Penerapan Head Up 300 Terhadap Stabilitasi Hemodinamik Pada Pasien Intracerebral Hemorrhage
DOI:
https://doi.org/10.61878/bnj.v8i2b.1299Keywords:
Head up 30°, Intracerebral Hemorrhage, Stabilisasi Hemodinamik.Abstract
Intracerebral Hemorrhage (ICH) merupakan salah satu jenis stroke hemoragik
yang terjadi akibat perdarahan pada parenkim otak sehingga dapat meningkatkan tekanan
intrakranial, menurunkan perfusi serebral, serta menyebabkan gangguan hemodinamik.

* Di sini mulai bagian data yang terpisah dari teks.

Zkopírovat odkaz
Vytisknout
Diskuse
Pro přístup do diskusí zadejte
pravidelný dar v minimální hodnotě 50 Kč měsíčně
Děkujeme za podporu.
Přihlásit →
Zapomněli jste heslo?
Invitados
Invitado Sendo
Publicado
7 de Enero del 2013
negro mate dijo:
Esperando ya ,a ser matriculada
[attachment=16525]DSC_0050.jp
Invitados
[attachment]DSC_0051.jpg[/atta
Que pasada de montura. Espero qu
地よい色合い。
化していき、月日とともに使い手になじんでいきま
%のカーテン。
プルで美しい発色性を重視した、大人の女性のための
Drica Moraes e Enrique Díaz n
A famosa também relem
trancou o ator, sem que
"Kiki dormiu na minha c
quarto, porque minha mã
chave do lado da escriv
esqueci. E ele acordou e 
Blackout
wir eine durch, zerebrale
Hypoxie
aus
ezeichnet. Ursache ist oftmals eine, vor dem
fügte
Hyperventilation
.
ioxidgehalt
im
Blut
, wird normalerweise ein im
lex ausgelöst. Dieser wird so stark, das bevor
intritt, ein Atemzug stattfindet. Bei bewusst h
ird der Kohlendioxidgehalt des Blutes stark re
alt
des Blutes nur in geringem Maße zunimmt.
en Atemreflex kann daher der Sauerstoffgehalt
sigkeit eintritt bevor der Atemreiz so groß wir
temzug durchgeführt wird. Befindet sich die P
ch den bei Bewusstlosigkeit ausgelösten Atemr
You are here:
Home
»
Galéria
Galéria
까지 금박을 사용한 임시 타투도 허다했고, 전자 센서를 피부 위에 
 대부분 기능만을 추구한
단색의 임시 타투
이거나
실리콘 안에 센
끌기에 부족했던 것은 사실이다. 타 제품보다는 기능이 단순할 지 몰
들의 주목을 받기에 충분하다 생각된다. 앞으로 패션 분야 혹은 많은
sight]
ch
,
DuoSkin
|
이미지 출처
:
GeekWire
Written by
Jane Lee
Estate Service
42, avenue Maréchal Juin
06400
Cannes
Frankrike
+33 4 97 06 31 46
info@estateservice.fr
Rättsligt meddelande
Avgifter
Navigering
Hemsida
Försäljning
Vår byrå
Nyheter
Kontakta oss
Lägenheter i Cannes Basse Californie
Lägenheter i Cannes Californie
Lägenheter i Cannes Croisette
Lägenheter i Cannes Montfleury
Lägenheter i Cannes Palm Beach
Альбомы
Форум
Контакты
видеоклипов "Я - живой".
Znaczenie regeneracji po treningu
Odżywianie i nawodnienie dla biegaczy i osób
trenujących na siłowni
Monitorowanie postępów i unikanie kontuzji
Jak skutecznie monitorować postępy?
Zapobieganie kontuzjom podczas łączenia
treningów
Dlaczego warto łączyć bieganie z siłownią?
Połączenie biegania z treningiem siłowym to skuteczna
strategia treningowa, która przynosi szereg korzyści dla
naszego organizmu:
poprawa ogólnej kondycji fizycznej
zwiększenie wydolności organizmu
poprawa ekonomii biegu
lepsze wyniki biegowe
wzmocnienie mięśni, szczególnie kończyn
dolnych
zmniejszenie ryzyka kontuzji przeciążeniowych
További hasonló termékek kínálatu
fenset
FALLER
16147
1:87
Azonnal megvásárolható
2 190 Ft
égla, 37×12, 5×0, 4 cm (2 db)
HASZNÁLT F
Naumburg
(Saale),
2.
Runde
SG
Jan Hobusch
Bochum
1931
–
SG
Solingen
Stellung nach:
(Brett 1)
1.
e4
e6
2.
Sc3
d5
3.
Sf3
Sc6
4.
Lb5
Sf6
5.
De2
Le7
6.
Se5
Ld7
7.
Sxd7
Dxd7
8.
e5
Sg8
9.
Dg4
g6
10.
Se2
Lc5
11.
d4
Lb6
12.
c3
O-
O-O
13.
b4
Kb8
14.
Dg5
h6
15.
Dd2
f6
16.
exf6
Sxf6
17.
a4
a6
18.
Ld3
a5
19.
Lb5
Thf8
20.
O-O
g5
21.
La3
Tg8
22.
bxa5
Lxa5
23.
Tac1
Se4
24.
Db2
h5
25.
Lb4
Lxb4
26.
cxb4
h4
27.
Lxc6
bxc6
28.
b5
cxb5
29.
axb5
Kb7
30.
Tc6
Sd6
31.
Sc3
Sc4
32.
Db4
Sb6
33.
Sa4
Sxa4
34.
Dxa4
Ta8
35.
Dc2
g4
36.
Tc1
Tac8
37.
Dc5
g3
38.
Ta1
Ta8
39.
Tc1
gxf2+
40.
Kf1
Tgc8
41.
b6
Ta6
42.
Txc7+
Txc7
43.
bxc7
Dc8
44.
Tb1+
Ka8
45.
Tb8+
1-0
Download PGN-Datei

Ketidakstabilan hemodinamik dapat memperburuk kerusakan otak sekunder dan meningkatkan
morbiditas maupun mortalitas.
Tujuan: Mengetahui penerapan terapi posisi Head Up 30° terhadap stabilisasi hemodinamik
pada pasien Intracerebral Hemorrhage (ICH).
Metode: Penelitian menggunakan desain pra-eksperimental dengan pendekatan One Group
Pretest-Posttest Design. Sampel berjumlah 20 pasien ICH yang dirawat di Stroke Center dan
Alexandri 3 RSUD dr. H. Moch. Ansari Saleh Banjarmasin pada Juli 2026. Teknik pengambilan
sampel menggunakan total sampling. Intervensi berupa posisi Head Up 30° dan pengukuran
tekanan darah, MAP, SpO₂, RR, dan HR sebelum dan sesudah intervensi. Analisis
menggunakan Wilcoxon Signed Rank Test dengan α=0,05.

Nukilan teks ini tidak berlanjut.